## [Given information]

•••

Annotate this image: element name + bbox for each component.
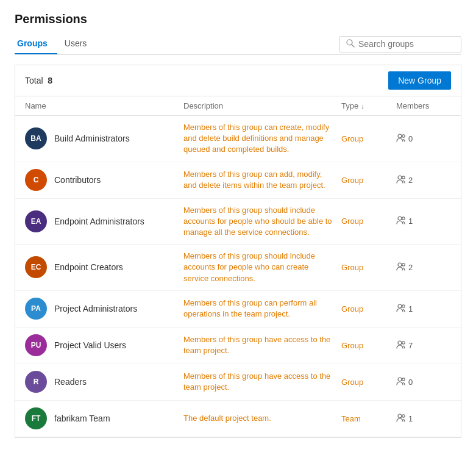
tab-groups[interactable]: Groups: [15, 34, 57, 54]
members-count: 1: [408, 414, 413, 423]
permissions-page: Permissions Groups Users Total 8 New Gro…: [0, 0, 476, 455]
svg-point-12: [398, 341, 402, 345]
description-cell: The default project team.: [183, 413, 341, 424]
content-area: Total 8 New Group Name Description Type …: [15, 65, 461, 438]
members-icon: [396, 216, 406, 226]
avatar: PA: [25, 298, 47, 320]
table-row[interactable]: R Readers Members of this group have acc…: [15, 364, 461, 401]
members-cell: 0: [396, 134, 451, 144]
svg-point-4: [398, 176, 402, 179]
table-row[interactable]: PU Project Valid Users Members of this g…: [15, 328, 461, 364]
new-group-button[interactable]: New Group: [388, 71, 451, 90]
type-cell: Group: [341, 378, 396, 387]
page-title: Permissions: [15, 12, 461, 26]
table-row[interactable]: PA Project Administrators Members of thi…: [15, 291, 461, 328]
table-row[interactable]: FT fabrikam Team The default project tea…: [15, 401, 461, 437]
name-cell: FT fabrikam Team: [25, 407, 183, 429]
svg-point-14: [398, 378, 402, 381]
tab-users[interactable]: Users: [62, 34, 97, 54]
members-count: 2: [408, 263, 413, 272]
search-box[interactable]: [339, 36, 461, 52]
members-cell: 1: [396, 414, 451, 424]
type-cell: Group: [341, 176, 396, 185]
description-cell: Members of this group have access to the…: [183, 371, 341, 393]
svg-point-9: [402, 263, 405, 266]
svg-point-13: [402, 341, 405, 343]
table-row[interactable]: EC Endpoint Creators Members of this gro…: [15, 245, 461, 291]
name-cell: PU Project Valid Users: [25, 334, 183, 356]
members-count: 0: [408, 134, 413, 143]
svg-point-17: [402, 414, 405, 417]
svg-line-1: [352, 45, 354, 47]
members-icon: [396, 414, 406, 424]
avatar: FT: [25, 407, 47, 429]
sort-icon: ↓: [361, 102, 364, 110]
svg-point-5: [402, 176, 405, 178]
col-header-name: Name: [25, 101, 183, 110]
svg-point-6: [398, 217, 402, 220]
description-cell: Members of this group can add, modify, a…: [183, 169, 341, 191]
total-count: 8: [48, 76, 52, 85]
tabs-header: Groups Users: [15, 34, 461, 55]
name-cell: R Readers: [25, 371, 183, 393]
group-name: Endpoint Creators: [54, 262, 123, 272]
avatar: PU: [25, 334, 47, 356]
svg-point-7: [402, 217, 405, 220]
group-name: Endpoint Administrators: [54, 217, 144, 226]
members-icon: [396, 175, 406, 185]
name-cell: EC Endpoint Creators: [25, 256, 183, 278]
description-cell: Members of this group should include acc…: [183, 205, 341, 238]
type-cell: Group: [341, 217, 396, 226]
total-label: Total 8: [25, 76, 52, 85]
type-cell: Group: [341, 263, 396, 272]
group-name: fabrikam Team: [54, 414, 110, 423]
table-row[interactable]: BA Build Administrators Members of this …: [15, 116, 461, 162]
members-icon: [396, 377, 406, 387]
table-row[interactable]: EA Endpoint Administrators Members of th…: [15, 199, 461, 245]
name-cell: EA Endpoint Administrators: [25, 210, 183, 232]
group-name: Readers: [54, 377, 87, 387]
table-row[interactable]: C Contributors Members of this group can…: [15, 162, 461, 199]
avatar: EA: [25, 210, 47, 232]
group-name: Build Administrators: [54, 134, 130, 143]
members-cell: 7: [396, 340, 451, 351]
svg-point-15: [402, 378, 405, 380]
members-icon: [396, 134, 406, 144]
svg-point-8: [398, 263, 402, 267]
svg-point-2: [398, 134, 402, 138]
col-header-members: Members: [396, 101, 451, 110]
name-cell: PA Project Administrators: [25, 298, 183, 320]
members-count: 0: [408, 378, 413, 387]
members-icon: [396, 304, 406, 314]
members-cell: 1: [396, 216, 451, 226]
group-name: Project Valid Users: [54, 340, 126, 350]
search-input[interactable]: [358, 39, 455, 49]
description-cell: Members of this group have access to the…: [183, 334, 341, 356]
members-cell: 2: [396, 262, 451, 273]
members-count: 1: [408, 304, 413, 313]
col-header-type[interactable]: Type ↓: [341, 101, 396, 110]
members-cell: 2: [396, 175, 451, 185]
members-cell: 1: [396, 304, 451, 314]
tabs-left: Groups Users: [15, 34, 101, 54]
svg-point-16: [398, 414, 402, 418]
name-cell: C Contributors: [25, 169, 183, 191]
avatar: C: [25, 169, 47, 191]
members-icon: [396, 340, 406, 351]
svg-point-11: [402, 304, 405, 307]
type-cell: Group: [341, 341, 396, 350]
avatar: BA: [25, 127, 47, 149]
description-cell: Members of this group can create, modify…: [183, 122, 341, 156]
description-cell: Members of this group can perform all op…: [183, 298, 341, 320]
members-count: 1: [408, 217, 413, 226]
type-cell: Team: [341, 414, 396, 423]
avatar: R: [25, 371, 47, 393]
svg-point-3: [402, 135, 405, 137]
members-count: 7: [408, 341, 413, 350]
description-cell: Members of this group should include acc…: [183, 251, 341, 284]
group-name: Contributors: [54, 175, 101, 185]
col-header-description: Description: [183, 101, 341, 110]
members-cell: 0: [396, 377, 451, 387]
avatar: EC: [25, 256, 47, 278]
members-icon: [396, 262, 406, 273]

•••

## [How to complete this task]
Set down the material above exactly as written, but not the pictures.

## [Answer]
Annotate this image: element name + bbox for each component.
tab-groups[interactable]: Groups: [15, 34, 57, 54]
members-count: 1: [408, 414, 413, 423]
permissions-page: Permissions Groups Users Total 8 New Gro…: [0, 0, 476, 455]
svg-point-12: [398, 341, 402, 345]
description-cell: The default project team.: [183, 413, 341, 424]
content-area: Total 8 New Group Name Description Type …: [15, 65, 461, 438]
members-icon: [396, 216, 406, 226]
avatar: PA: [25, 298, 47, 320]
table-row[interactable]: R Readers Members of this group have acc…: [15, 364, 461, 401]
members-cell: 0: [396, 134, 451, 144]
svg-point-4: [398, 176, 402, 179]
table-row[interactable]: PU Project Valid Users Members of this g…: [15, 328, 461, 364]
new-group-button[interactable]: New Group: [388, 71, 451, 90]
type-cell: Group: [341, 378, 396, 387]
page-title: Permissions: [15, 12, 461, 26]
table-row[interactable]: PA Project Administrators Members of thi…: [15, 291, 461, 328]
table-row[interactable]: FT fabrikam Team The default project tea…: [15, 401, 461, 437]
name-cell: FT fabrikam Team: [25, 407, 183, 429]
svg-point-14: [398, 378, 402, 381]
tab-users[interactable]: Users: [62, 34, 97, 54]
members-count: 2: [408, 263, 413, 272]
search-box[interactable]: [339, 36, 461, 52]
members-cell: 1: [396, 414, 451, 424]
type-cell: Group: [341, 176, 396, 185]
description-cell: Members of this group have access to the…: [183, 371, 341, 393]
svg-point-9: [402, 263, 405, 266]
svg-point-13: [402, 341, 405, 343]
table-row[interactable]: EC Endpoint Creators Members of this gro…: [15, 245, 461, 291]
name-cell: PU Project Valid Users: [25, 334, 183, 356]
members-count: 0: [408, 134, 413, 143]
svg-point-17: [402, 414, 405, 417]
svg-line-1: [352, 45, 354, 47]
members-icon: [396, 414, 406, 424]
avatar: FT: [25, 407, 47, 429]
sort-icon: ↓: [361, 102, 364, 110]
svg-point-5: [402, 176, 405, 178]
col-header-name: Name: [25, 101, 183, 110]
svg-point-6: [398, 217, 402, 220]
description-cell: Members of this group can add, modify, a…: [183, 169, 341, 191]
total-count: 8: [48, 76, 52, 85]
tabs-header: Groups Users: [15, 34, 461, 55]
name-cell: R Readers: [25, 371, 183, 393]
group-name: Endpoint Creators: [54, 262, 123, 272]
avatar: PU: [25, 334, 47, 356]
svg-point-7: [402, 217, 405, 220]
group-name: Endpoint Administrators: [54, 217, 144, 226]
members-icon: [396, 175, 406, 185]
name-cell: EC Endpoint Creators: [25, 256, 183, 278]
description-cell: Members of this group should include acc…: [183, 205, 341, 238]
type-cell: Group: [341, 217, 396, 226]
total-label: Total 8: [25, 76, 52, 85]
type-cell: Group: [341, 263, 396, 272]
group-name: fabrikam Team: [54, 414, 110, 423]
table-row[interactable]: BA Build Administrators Members of this …: [15, 116, 461, 162]
members-icon: [396, 377, 406, 387]
table-row[interactable]: EA Endpoint Administrators Members of th…: [15, 199, 461, 245]
name-cell: EA Endpoint Administrators: [25, 210, 183, 232]
group-name: Readers: [54, 377, 87, 387]
table-row[interactable]: C Contributors Members of this group can…: [15, 162, 461, 199]
avatar: EA: [25, 210, 47, 232]
group-name: Build Administrators: [54, 134, 130, 143]
members-cell: 7: [396, 340, 451, 351]
svg-point-15: [402, 378, 405, 380]
members-icon: [396, 134, 406, 144]
svg-point-8: [398, 263, 402, 267]
svg-point-2: [398, 134, 402, 138]
col-header-members: Members: [396, 101, 451, 110]
name-cell: PA Project Administrators: [25, 298, 183, 320]
members-count: 0: [408, 378, 413, 387]
members-icon: [396, 304, 406, 314]
members-cell: 1: [396, 216, 451, 226]
group-name: Project Valid Users: [54, 340, 126, 350]
search-input[interactable]: [358, 39, 455, 49]
description-cell: Members of this group have access to the…: [183, 334, 341, 356]
members-cell: 2: [396, 262, 451, 273]
members-count: 1: [408, 304, 413, 313]
col-header-type[interactable]: Type ↓: [341, 101, 396, 110]
members-cell: 2: [396, 175, 451, 185]
members-cell: 1: [396, 304, 451, 314]
tabs-left: Groups Users: [15, 34, 101, 54]
svg-point-16: [398, 414, 402, 418]
name-cell: C Contributors: [25, 169, 183, 191]
avatar: C: [25, 169, 47, 191]
members-icon: [396, 340, 406, 351]
svg-point-11: [402, 304, 405, 307]
type-cell: Group: [341, 341, 396, 350]
avatar: BA: [25, 127, 47, 149]
description-cell: Members of this group can create, modify…: [183, 122, 341, 156]
description-cell: Members of this group can perform all op…: [183, 298, 341, 320]
members-count: 1: [408, 217, 413, 226]
type-cell: Team: [341, 414, 396, 423]
avatar: R: [25, 371, 47, 393]
svg-point-3: [402, 135, 405, 137]
members-count: 7: [408, 341, 413, 350]
description-cell: Members of this group should include acc…: [183, 251, 341, 284]
group-name: Contributors: [54, 175, 101, 185]
col-header-description: Description: [183, 101, 341, 110]
members-cell: 0: [396, 377, 451, 387]
avatar: EC: [25, 256, 47, 278]
members-icon: [396, 262, 406, 273]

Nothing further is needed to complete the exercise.